## ASSIGNED TASK
Could you write out, exactly, every line from the top of the data through the line holding "utility vehicle; several"? Omit the pictures.

SUPPLIED INFORMATION section start

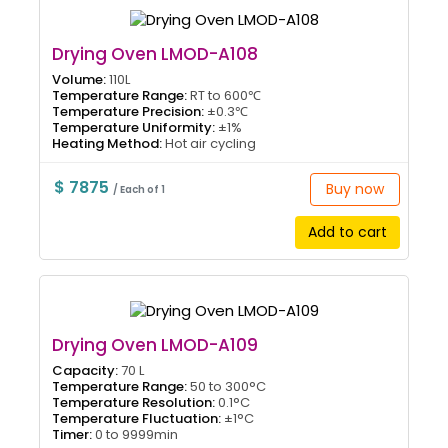
Drying Oven LMOD-A108
Volume:
110L
Temperature Range:
RT to 600℃
Temperature Precision:
±0.3℃
Temperature Uniformity:
±1%
Heating Method:
Hot air cycling
$ 7875
Buy now
/ Each of 1
Add to cart
Drying Oven LMOD-A109
Capacity:
70 L
Temperature Range:
50 to 300°C
Temperature Resolution:
0.1°C
Temperature Fluctuation:
±1°C
Timer:
0 to 9999min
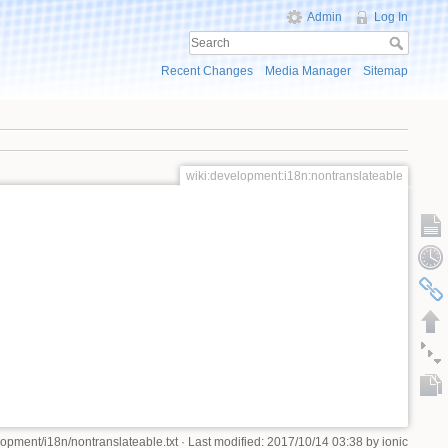
Admin
Log In
Recent Changes
Media Manager
Sitemap
wiki:development:i18n:nontranslateable
lopment/i18n/nontranslateable.txt
· Last modified: 2017/10/14 03:38 by
ionic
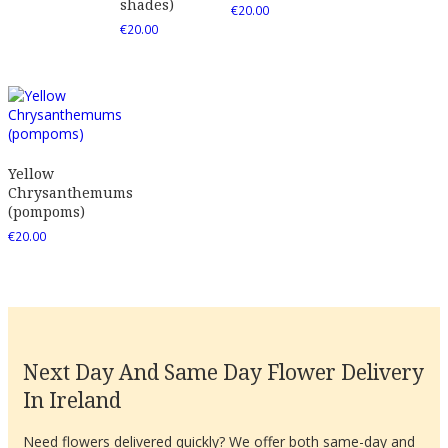
shades)
€
20.00
€
20.00
Yellow
Chrysanthemums
(pompoms)
€
20.00
Next Day And Same Day Flower Delivery
In Ireland
Need flowers delivered quickly? We offer both same-day and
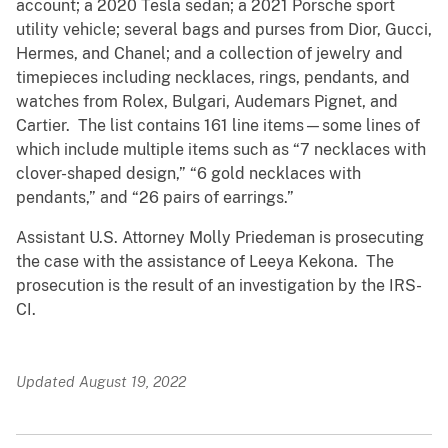
account; a 2020 Tesla sedan; a 2021 Porsche sport
utility vehicle; several bags and purses from Dior, Gucci,
Hermes, and Chanel; and a collection of jewelry and
timepieces including necklaces, rings, pendants, and
watches from Rolex, Bulgari, Audemars Pignet, and
Cartier. The list contains 161 line items—some lines of
which include multiple items such as “7 necklaces with
clover-shaped design,” “6 gold necklaces with
pendants,” and “26 pairs of earrings.”
Assistant U.S. Attorney Molly Priedeman is prosecuting
the case with the assistance of Leeya Kekona. The
prosecution is the result of an investigation by the IRS-
CI.
Updated August 19, 2022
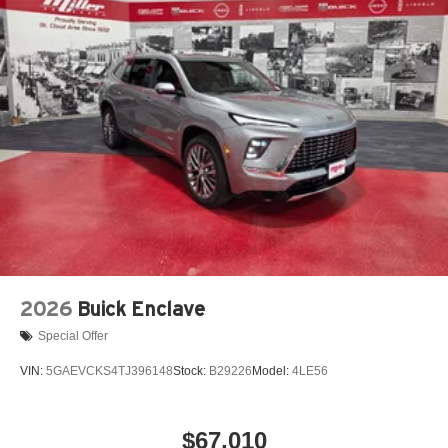
2026
Buick Enclave
Special Offer
VIN:
5GAEVCKS4TJ396148
Stock:
B29226
Model:
4LE56
$67,010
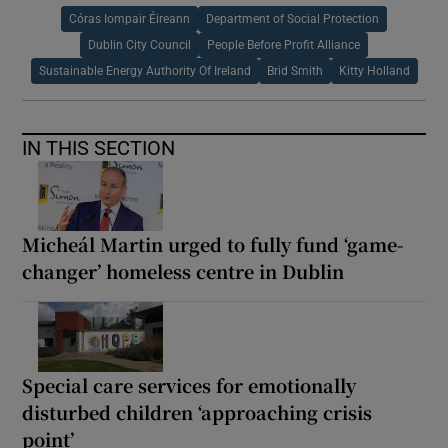
Córas Iompair Éireann
Department of Social Protection
Dublin City Council
People Before Profit Alliance
Sustainable Energy Authority Of Ireland
Brid Smith
Kitty Holland
IN THIS SECTION
Micheál Martin urged to fully fund ‘game-
changer’ homeless centre in Dublin
Special care services for emotionally
disturbed children ‘approaching crisis
point’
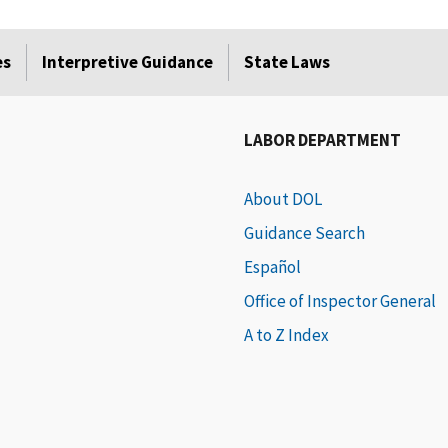
es
Interpretive Guidance
State Laws
LABOR DEPARTMENT
About DOL
Guidance Search
Español
Office of Inspector General
A to Z Index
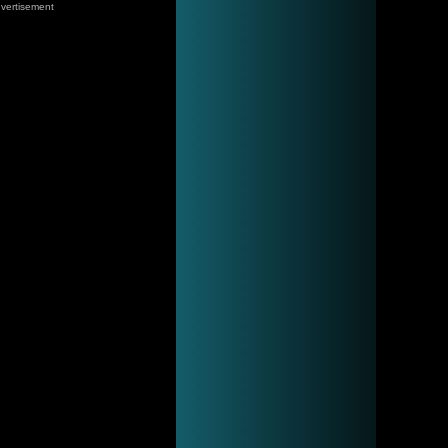
vertisement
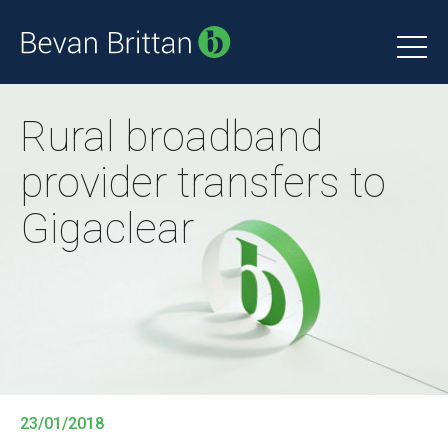
Rural broadband
provider transfers to
Gigaclear
23/01/2018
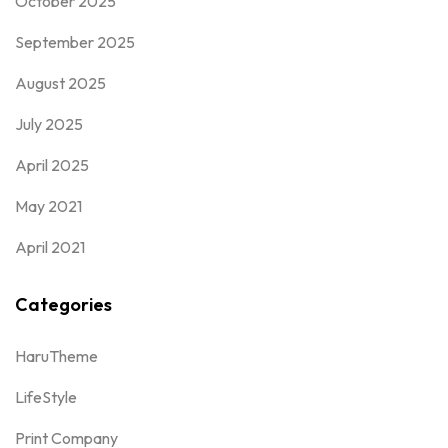
October 2025
September 2025
August 2025
July 2025
April 2025
May 2021
April 2021
Categories
HaruTheme
LifeStyle
Print Company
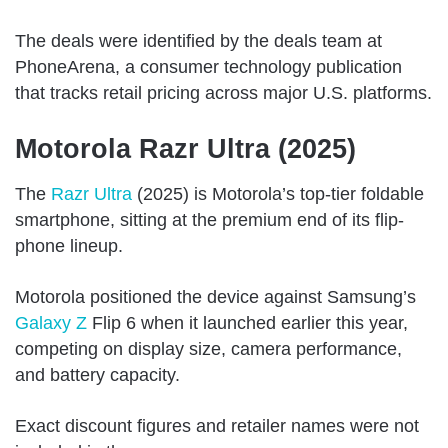
The deals were identified by the deals team at
PhoneArena, a consumer technology publication
that tracks retail pricing across major U.S. platforms.
Motorola Razr Ultra (2025)
The
Razr Ultra
(2025) is Motorola’s top-tier foldable
smartphone, sitting at the premium end of its flip-
phone lineup.
Motorola positioned the device against Samsung’s
Galaxy Z
Flip 6 when it launched earlier this year,
competing on display size, camera performance,
and battery capacity.
Exact discount figures and retailer names were not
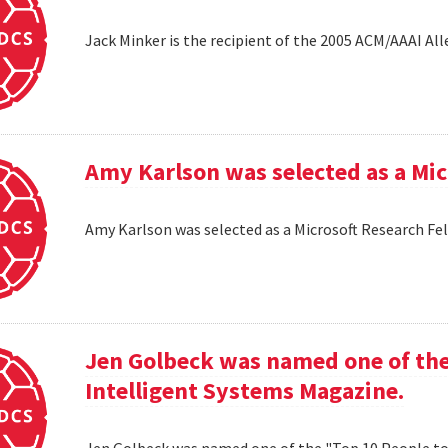
Jack Minker is the recipient of the 2005 ACM/AAAI Al
Amy Karlson was selected as a Mic
Amy Karlson was selected as a Microsoft Research Fe
Jen Golbeck was named one of the
Intelligent Systems Magazine.
Jen Golbeck was named one of the "Top 10 People t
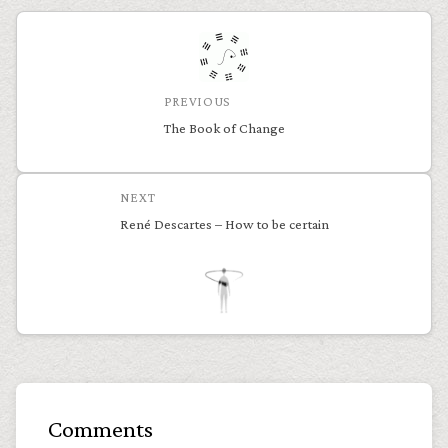
PREVIOUS
The Book of Change
NEXT
René Descartes – How to be certain
Comments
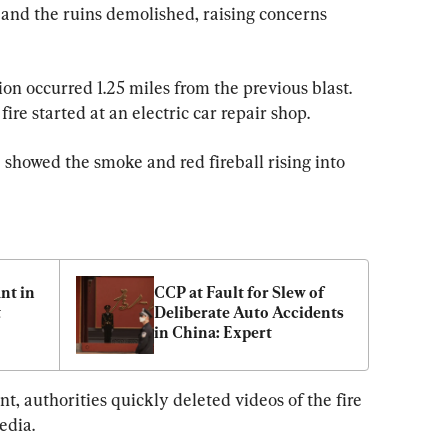
 and the ruins demolished, raising concerns 
ion occurred 1.25 miles from the previous blast. 
re started at an electric car repair shop.
e showed the smoke and red fireball rising into 
t in 
CCP at Fault for Slew of 
 
Deliberate Auto Accidents 
in China: Expert
t, authorities quickly deleted videos of the fire 
edia.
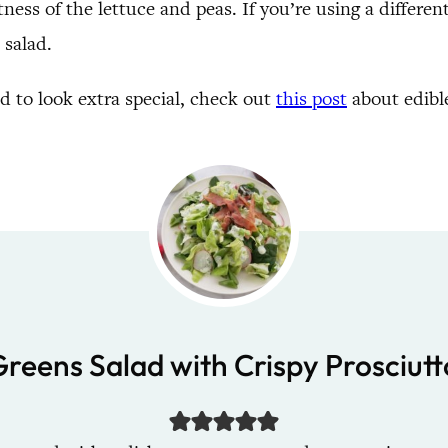
ness of the lettuce and peas. If you’re using a differen
 salad.
ad to look extra special, check out
this post
about edible
Greens Salad with Crispy Prosciutt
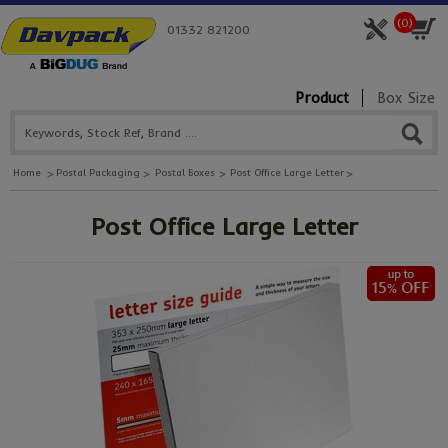
(
0
)
01332 821200
Product
Box Size
Home
Postal Packaging
Postal Boxes
Post Office Large Letter
Post Office Large Letter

SUPPLIED INFORMATION section end

## RESPONSE TO THE TASK
Drying Oven LMOD-A108
Volume:
110L
Temperature Range:
RT to 600℃
Temperature Precision:
±0.3℃
Temperature Uniformity:
±1%
Heating Method:
Hot air cycling
$ 7875
Buy now
/ Each of 1
Add to cart
Drying Oven LMOD-A109
Capacity:
70 L
Temperature Range:
50 to 300°C
Temperature Resolution:
0.1°C
Temperature Fluctuation:
±1°C
Timer:
0 to 9999min
Admin
Log In
Recent Changes
Media Manager
Sitemap
wiki:development:i18n:nontranslateable
lopment/i18n/nontranslateable.txt
· Last modified: 2017/10/14 03:38 by
ionic
shades)
€
20.00
€
20.00
Yellow
Chrysanthemums
(pompoms)
€
20.00
Next Day And Same Day Flower Delivery
In Ireland
Need flowers delivered quickly? We offer both same-day and
account; a 2020 Tesla sedan; a 2021 Porsche sport
utility vehicle; several bags and purses from Dior, Gucci,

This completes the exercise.